Golan Netanel, Brzezinski Rafael Y, Slieman Moaad, Khoury Shafik, Havakuk Ofer, Topilsky Yan, Banai Shmuel, Laufer-Perl Michal
Department of Cardiology, Tel Aviv Medical Center, 6 Weizmann Street, Tel Aviv, Israel.
Faculty of medicine, Hebrew University, Jerusalem, Israel.
Cardiooncology. 2024 Sep 12;10(1):60. doi: 10.1186/s40959-024-00262-w.
Cancer therapy is considered to cause accelerated ischemia. Ankle-Brachial Index (ABI) measurement is an inexpensive, simple, available test for the early diagnosis of peripheral artery disease (PAD); however, it is not performed routinely. We aimed to evaluate the role of routine ABI measurement for the diagnosis of PAD among patients diagnosed with cancer and whether it correlates with left ventricular (LV) dysfunction.
A retrospective, single-center study including patients diagnosed with cancer at Tel Aviv Sourasky Medical Center. The cohort included patients performing routine ABI and LV global longitudinal strain (GLS) echocardiography. The primary endpoint was the prevalence of PAD and whether it correlates with LV dysfunction, defined by LV GLS absolute value < 19%. The secondary composite endpoint evaluated the association between reduced ABI to LV dysfunction and all-cause mortality.
Among 226 patients, PAD was diagnosed in 14 patients (6%). We revealed a positive correlation between ABI and LV GLS (r = 0.22, p < 0.01) with a reduced mean ABI score among patients with reduced LV GLS. A reduced mean ABI was observed among the positive composite endpoint group; however, it was not statistically significant (p = 0.35).

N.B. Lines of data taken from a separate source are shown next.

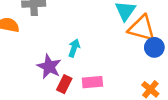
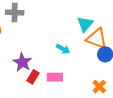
cyan arrow: (74, 48) -> (63, 49), moved, turned 96

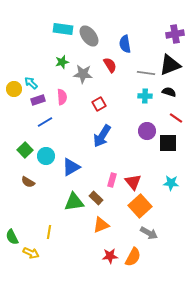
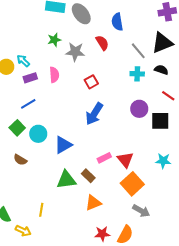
gray line: (146, 73) -> (138, 51), turned 42
blue line: (45, 122) -> (28, 104), moved
pink rectangle: (112, 180) -> (104, 158), turned 48

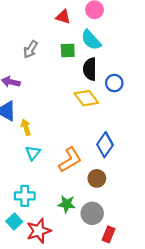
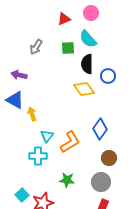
red triangle: (63, 17) -> (64, 19), turned -40
cyan triangle: (33, 153) -> (47, 136), moved
brown circle: (97, 178) -> (109, 158), moved
cyan cross: (25, 196) -> (38, 156), moved
gray circle: (92, 213) -> (101, 182), moved

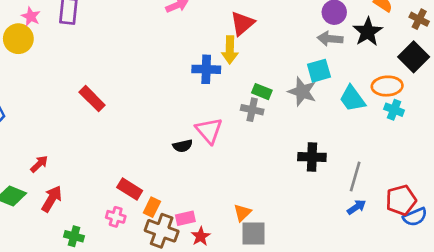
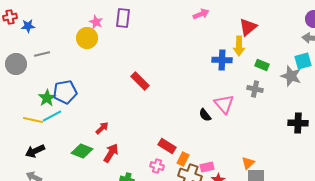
green rectangle: (262, 92) -> (262, 65), moved
black semicircle: (183, 146) -> (205, 115), turned 64

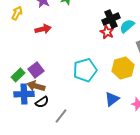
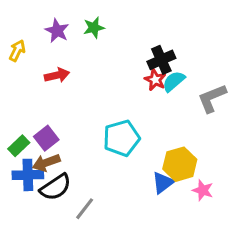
cyan semicircle: (127, 26) -> (174, 81), moved
yellow hexagon: (123, 68) -> (180, 164), moved
brown arrow: (36, 86) -> (46, 163), turned -36
black semicircle: (42, 102) -> (55, 187), size x1.5

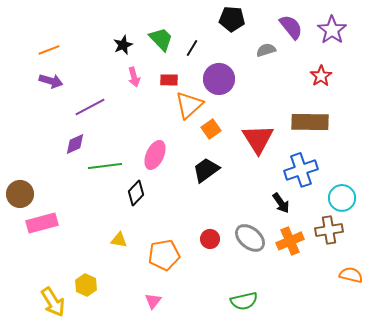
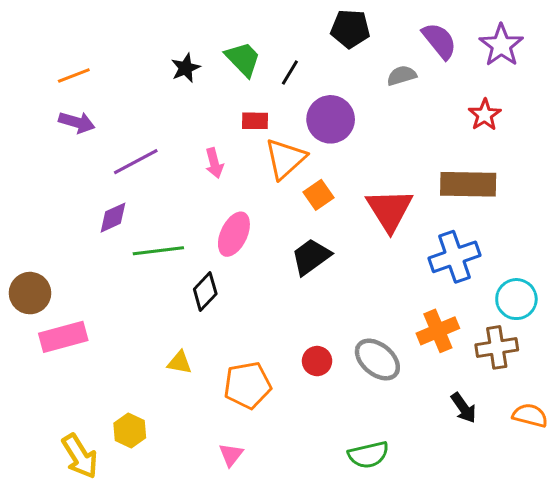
pink arrow: (134, 77) -> (214, 163), moved
black arrow: (281, 203) -> (464, 408), moved
orange cross: (290, 241) -> (438, 331), moved

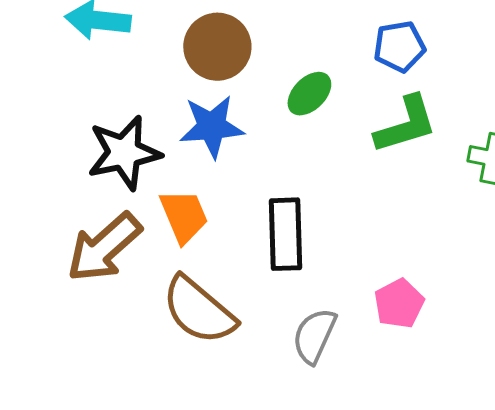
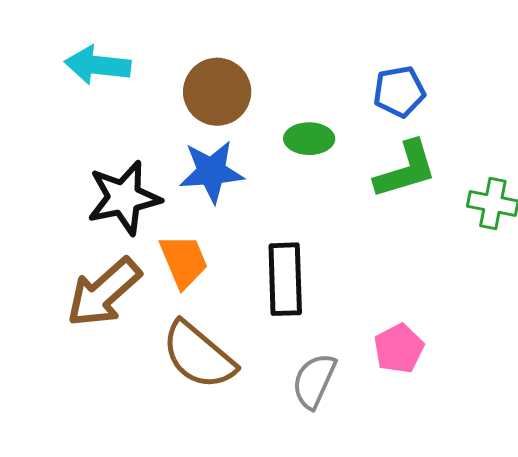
green ellipse: (309, 94) -> (309, 139), turned 45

We report, for the first time to our knowledge, the routine use of ABI testing among patients diagnosed with cancer. ABI showed a significant correlation to LV GLS, implying a potential tool in the early diagnosis of atherosclerosis and cardiotoxicity. Considering its low cost and availability, future prospective trials are needed to integrate its role in routine assessment.
癌症治疗被认为会导致加速性缺血。踝臂指数(ABI)测量是一种用于外周动脉疾病(PAD)早期诊断的廉价、简单且可行的检测方法;然而,它并非常规进行。我们旨在评估常规ABI测量在癌症确诊患者中对PAD诊断的作用,以及它是否与左心室(LV)功能障碍相关。
一项回顾性单中心研究,纳入在特拉维夫索拉斯基医疗中心被诊断为癌症的患者。该队列包括进行常规ABI和左心室整体纵向应变(GLS)超声心动图检查的患者。主要终点是PAD的患病率以及它是否与LV功能障碍相关,LV功能障碍定义为LV GLS绝对值<19%。次要复合终点评估ABI降低与LV功能障碍及全因死亡率之间的关联。
在226例患者中,14例(6%)被诊断为PAD。我们发现ABI与LV GLS之间存在正相关(r = 0.22,p < 0.01),LV GLS降低的患者中ABI平均得分降低。在阳性复合终点组中观察到ABI平均降低;然而,差异无统计学意义(p = 0.35)。
据我们所知,我们首次报告了在癌症确诊患者中常规使用ABI检测。ABI与LV GLS显示出显著相关性,这意味着它在动脉粥样硬化和心脏毒性的早期诊断中是一种潜在工具。考虑到其低成本和可行性,未来需要进行前瞻性试验以整合其在常规评估中的作用。